Podobny mechanizm widzieliśmy w przypadku wsparcia udzielonego przez sekretarz stanu Hillary Clinton transferom nowoczesnych amerykańskich technologii do Skołkowa "rosyjskiej Doliny Krzemowej". Transfer ten obejmował również technologie o zastosowaniu militarnym. Putinowskie zagrożenie, podobnie jak zagrożenie chińskie zostało więc wyhodowane przez Waszyngton.
Podobnie jest z zagrożeniem północnokoreańskim - w 1994 r. administracja Clintona podpisała porozumienie przewidujące dostawy do Korei Płn. reaktorów na "lekką wodę", które miały zastąpić zużyte i niebezpieczne reaktory reżimu Kimów. Reaktory dostarczył szwajcarski koncern ABB, w którego radzie dyrektorów zasiadał Donald Rumsfeld. Argumentowano, że te maszyny nie mogą zostać przystosowane do produkcji broni nuklearnej. A jednak zostały. W 1999 r. amerykańscy eksperci szacowali, że mogą one posłużyć do produkcji 100 bomb atomowych.

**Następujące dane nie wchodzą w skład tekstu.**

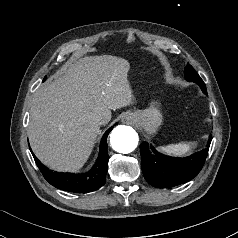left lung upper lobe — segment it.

Po co zbroić kraj nazywany "państwem zbójeckim"? No cóż, zagrożenie uzasadnia wojskową, wywiadowczą i polityczną obecność w krajach regionu takich jak np. Japonia. W krajach w których elity polityczne i opinia publiczna miałyby w innym przypadku wiele zastrzeżeń co do tej obecności. W efekcie takiej polityki doszło do np. kuriozalnej sytuacji w której Wietnamczycy liczą na to, że USA będą ich broniły przed chińskim imperializmem.

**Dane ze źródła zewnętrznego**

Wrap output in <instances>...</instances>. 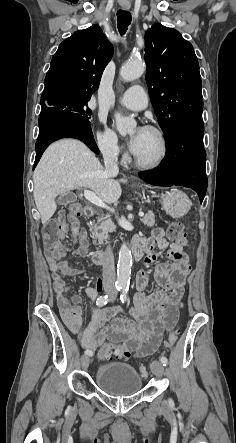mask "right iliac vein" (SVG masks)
<instances>
[{
  "instance_id": "63e3f726",
  "label": "right iliac vein",
  "mask_w": 236,
  "mask_h": 443,
  "mask_svg": "<svg viewBox=\"0 0 236 443\" xmlns=\"http://www.w3.org/2000/svg\"><path fill=\"white\" fill-rule=\"evenodd\" d=\"M89 362H90L89 356L83 355L81 357V365H82L83 369H87L88 368Z\"/></svg>"
}]
</instances>
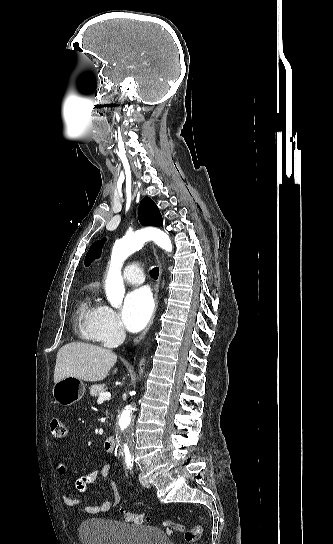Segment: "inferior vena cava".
Masks as SVG:
<instances>
[{"instance_id":"1","label":"inferior vena cava","mask_w":333,"mask_h":544,"mask_svg":"<svg viewBox=\"0 0 333 544\" xmlns=\"http://www.w3.org/2000/svg\"><path fill=\"white\" fill-rule=\"evenodd\" d=\"M125 338V333L122 331L121 332V339L123 340Z\"/></svg>"}]
</instances>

USA dodatkowo wzmocniły chińską potęgę gospodarczą pozwalając im wejść do WTO. Decyzję w tej sprawie podjęła administracja Clintona, nie zważając na to, że ChRL stosowały wszelkie formy protekcjonizmu. Wejście Chin do WTO oznaczało de facto pozbawienie reszty świata kapitalistycznego ochrony przed ich nieuczciwą konkurencją. Skutkiem był lawinowo rosnący deficyt handlowy USA oraz innych państw Zachodu z Chinami. Blisko związana z Clintonami korporacja WalMart oraz inne sieci handlowe swoją polityką sprowadzającą się do maksymalnego dociskania dostawców (te szokujące, złodziejskie praktyki są opisane choćby w książce "Hiperszwindel" Stacy Mitchell) mocno przyczyniły się do produkcyjnego eksodusu z USA do Chin i Meksyku (tu zawinił układ NAFTA i dlatego trzeba zbudować Mur, za który zapłaci Meksyk! :). Gdy koncerny zamykały produkcję w USA, upadały mniejsze zakłady będące ich podwykonawcami, dostawcami części itp. Jednocześnie wielkie sieci handlowe skutecznie dusiły małomiasteczkową klasę średnią - lokalnych sklepikarzy, aptekarzy, księgarzy. Silnik amerykańskiej gospodarki zaczął się zacierać. Szef Fedu Alan Greenspan uznał więc, że należy wspierać popyt Globalnego Minotaura stymulując sektor budowlany. Niskie stopy procentowe i poluzowanie wymagań dotyczących akcji kredytowej miały zapewnić impuls wzrostowy gospodarce.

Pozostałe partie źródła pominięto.